Adding ornamental flowers to yard spaces and containers is an excellent way to incorporate color and interest to the summer garden. In doing so, growers are also creating an oasis for pollinating insects and hummingbirds. Dazzling, nectar-rich flowers are especially attractive when in full bloom.
With so much beauty, it is easy to understand why we become avid observers of our flying garden visitors. Among these unique creatures is the hummingbird moth, who most frequently gains attention once sighted bouncing about the flower beds.
What is a Hummingbird Moth?
Hummingbird moth facts can be somewhat confusing when using common names. Generally, there are several types of moth belonging to the Hemaris genus, many of which display a flight habit quick and consistent with that of a hummingbird. However, the most common moths referred to by gardeners are the hummingbird clearwing and snowberry clearwing.

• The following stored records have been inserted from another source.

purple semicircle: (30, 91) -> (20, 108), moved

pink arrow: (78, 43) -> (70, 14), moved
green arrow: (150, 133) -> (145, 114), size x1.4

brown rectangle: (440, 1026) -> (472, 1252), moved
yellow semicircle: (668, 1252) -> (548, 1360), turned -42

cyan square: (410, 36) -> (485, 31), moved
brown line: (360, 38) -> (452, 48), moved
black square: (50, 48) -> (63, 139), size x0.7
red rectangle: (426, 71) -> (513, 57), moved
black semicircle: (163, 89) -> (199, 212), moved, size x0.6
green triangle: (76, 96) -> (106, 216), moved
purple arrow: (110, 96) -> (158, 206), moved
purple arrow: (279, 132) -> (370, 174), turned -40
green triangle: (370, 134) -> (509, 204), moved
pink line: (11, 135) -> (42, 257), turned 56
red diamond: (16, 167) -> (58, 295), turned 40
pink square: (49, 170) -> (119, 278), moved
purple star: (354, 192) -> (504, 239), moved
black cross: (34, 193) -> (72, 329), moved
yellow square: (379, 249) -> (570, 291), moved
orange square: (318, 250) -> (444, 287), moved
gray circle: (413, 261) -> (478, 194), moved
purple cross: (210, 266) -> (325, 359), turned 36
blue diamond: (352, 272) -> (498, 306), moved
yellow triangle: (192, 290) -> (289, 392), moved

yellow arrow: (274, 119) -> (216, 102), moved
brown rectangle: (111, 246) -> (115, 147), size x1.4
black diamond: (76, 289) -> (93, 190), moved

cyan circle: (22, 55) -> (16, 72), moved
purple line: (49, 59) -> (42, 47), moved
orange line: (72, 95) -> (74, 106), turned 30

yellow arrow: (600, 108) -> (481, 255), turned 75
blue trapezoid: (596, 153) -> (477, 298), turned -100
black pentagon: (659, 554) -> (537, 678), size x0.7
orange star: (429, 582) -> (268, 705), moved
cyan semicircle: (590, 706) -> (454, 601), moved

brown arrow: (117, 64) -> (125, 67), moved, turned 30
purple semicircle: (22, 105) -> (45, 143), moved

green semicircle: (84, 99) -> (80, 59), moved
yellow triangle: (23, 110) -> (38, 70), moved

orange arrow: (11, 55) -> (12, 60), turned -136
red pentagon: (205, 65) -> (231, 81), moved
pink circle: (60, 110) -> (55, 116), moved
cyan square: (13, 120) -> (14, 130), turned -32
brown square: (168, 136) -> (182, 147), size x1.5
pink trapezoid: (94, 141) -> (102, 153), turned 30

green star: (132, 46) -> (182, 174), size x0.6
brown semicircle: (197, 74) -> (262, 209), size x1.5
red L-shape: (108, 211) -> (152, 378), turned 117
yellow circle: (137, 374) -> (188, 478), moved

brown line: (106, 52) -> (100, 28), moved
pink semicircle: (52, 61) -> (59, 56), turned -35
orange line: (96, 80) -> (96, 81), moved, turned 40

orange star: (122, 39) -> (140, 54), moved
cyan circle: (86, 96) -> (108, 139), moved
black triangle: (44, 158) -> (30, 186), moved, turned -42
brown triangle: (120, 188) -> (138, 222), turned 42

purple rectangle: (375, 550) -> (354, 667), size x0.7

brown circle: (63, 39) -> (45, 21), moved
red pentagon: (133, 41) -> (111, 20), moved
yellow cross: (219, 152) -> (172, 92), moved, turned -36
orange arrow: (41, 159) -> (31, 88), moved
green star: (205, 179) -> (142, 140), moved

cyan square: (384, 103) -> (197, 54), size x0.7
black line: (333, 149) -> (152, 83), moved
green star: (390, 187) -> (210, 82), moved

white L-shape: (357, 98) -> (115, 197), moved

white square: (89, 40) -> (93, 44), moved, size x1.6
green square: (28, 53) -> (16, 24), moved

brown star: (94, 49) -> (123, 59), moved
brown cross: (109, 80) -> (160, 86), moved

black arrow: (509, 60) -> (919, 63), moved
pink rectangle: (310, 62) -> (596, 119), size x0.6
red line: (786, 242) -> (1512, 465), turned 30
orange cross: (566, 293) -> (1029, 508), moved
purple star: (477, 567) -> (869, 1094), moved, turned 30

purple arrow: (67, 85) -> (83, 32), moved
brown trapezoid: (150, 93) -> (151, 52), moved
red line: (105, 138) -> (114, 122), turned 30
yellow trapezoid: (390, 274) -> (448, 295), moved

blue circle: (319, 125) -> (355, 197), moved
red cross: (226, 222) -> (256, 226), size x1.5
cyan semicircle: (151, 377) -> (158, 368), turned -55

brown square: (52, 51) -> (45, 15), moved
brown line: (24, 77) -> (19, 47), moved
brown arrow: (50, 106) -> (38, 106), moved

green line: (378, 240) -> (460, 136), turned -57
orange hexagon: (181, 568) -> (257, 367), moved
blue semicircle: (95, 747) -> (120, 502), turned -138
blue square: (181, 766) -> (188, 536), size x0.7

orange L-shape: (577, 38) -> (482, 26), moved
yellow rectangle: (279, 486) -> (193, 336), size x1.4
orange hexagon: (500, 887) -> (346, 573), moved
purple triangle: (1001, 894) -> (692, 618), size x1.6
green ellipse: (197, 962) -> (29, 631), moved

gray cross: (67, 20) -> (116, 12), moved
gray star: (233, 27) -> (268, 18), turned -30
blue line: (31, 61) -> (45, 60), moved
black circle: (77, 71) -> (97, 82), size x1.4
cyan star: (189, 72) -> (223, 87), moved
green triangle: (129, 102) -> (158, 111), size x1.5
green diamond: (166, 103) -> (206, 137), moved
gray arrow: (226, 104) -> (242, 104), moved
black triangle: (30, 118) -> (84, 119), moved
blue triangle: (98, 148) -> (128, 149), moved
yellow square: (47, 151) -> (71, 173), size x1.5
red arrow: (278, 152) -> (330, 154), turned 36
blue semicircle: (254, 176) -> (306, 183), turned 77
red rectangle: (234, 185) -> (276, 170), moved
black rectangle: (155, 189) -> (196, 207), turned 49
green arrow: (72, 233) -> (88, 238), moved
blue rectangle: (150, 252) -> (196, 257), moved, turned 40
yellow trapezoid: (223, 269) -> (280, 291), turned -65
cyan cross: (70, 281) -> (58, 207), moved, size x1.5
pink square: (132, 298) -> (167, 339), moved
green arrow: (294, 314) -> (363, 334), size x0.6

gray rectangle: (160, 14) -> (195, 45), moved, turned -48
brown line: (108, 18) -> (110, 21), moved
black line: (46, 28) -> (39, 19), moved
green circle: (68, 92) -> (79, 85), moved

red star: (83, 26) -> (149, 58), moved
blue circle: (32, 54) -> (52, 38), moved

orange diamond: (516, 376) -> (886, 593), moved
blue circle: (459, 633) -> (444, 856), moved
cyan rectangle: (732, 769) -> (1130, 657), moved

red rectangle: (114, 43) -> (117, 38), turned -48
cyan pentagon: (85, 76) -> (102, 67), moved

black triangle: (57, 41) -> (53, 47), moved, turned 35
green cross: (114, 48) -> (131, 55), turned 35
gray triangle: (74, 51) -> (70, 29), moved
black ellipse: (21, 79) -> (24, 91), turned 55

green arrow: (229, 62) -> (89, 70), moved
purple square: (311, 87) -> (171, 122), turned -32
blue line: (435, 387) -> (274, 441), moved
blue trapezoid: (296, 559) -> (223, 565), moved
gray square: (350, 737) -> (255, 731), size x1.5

These daytime feeders are frequently sighted whilst consuming nectar in flower beds and ornamental plantings. Like other members of the genus, clearwing hummingbird moth pollinators are able to quickly fly around the garden. This often leads to the bewilderment of gardeners, as the moths are quite a bit smaller than their feathered counterparts.
Without careful attention to one’s surroundings, hummingbird moths are often overlooked, as they greatly resemble bumblebees at first glance.
How to Attract Hummingbird Moths
In learning about hummingbird moths and how to attract them, one must consider specific plant types. Like most moths, hummingbird moth pollinators use their long mouth parts to feed on nectar. For this reason, hummingbird moth facts suggest that these insects actually prefer flowers with long trumpet-shaped blooms.
Those learning how to attract hummingbird moths will also need to consider bloom period when planning flower beds or containers. Ideally, the bloom period should be extended throughout the entire growing season. This can be achieved through succession planting and through the incorporation of both annual and perennial flowering plants.
While it is only natural to want to learn more specifically about hummingbird moths, it will be important to remember that other pollinators will come to appreciate your efforts to attract them as well.
Native wild plants may be beneficial in this endeavor, but should be planted with caution, as some species may be invasive. Before planting, always reference local laws and regulations.
Popular Plants for Hummingbird Moth Pollinators
- Bee Balm
- Butterfly Bush
- Echinacea (purple coneflower)
- Morning Glory
With minimal planning and maintenance, you can create a thriving garden ecosystem that is enjoyable to all.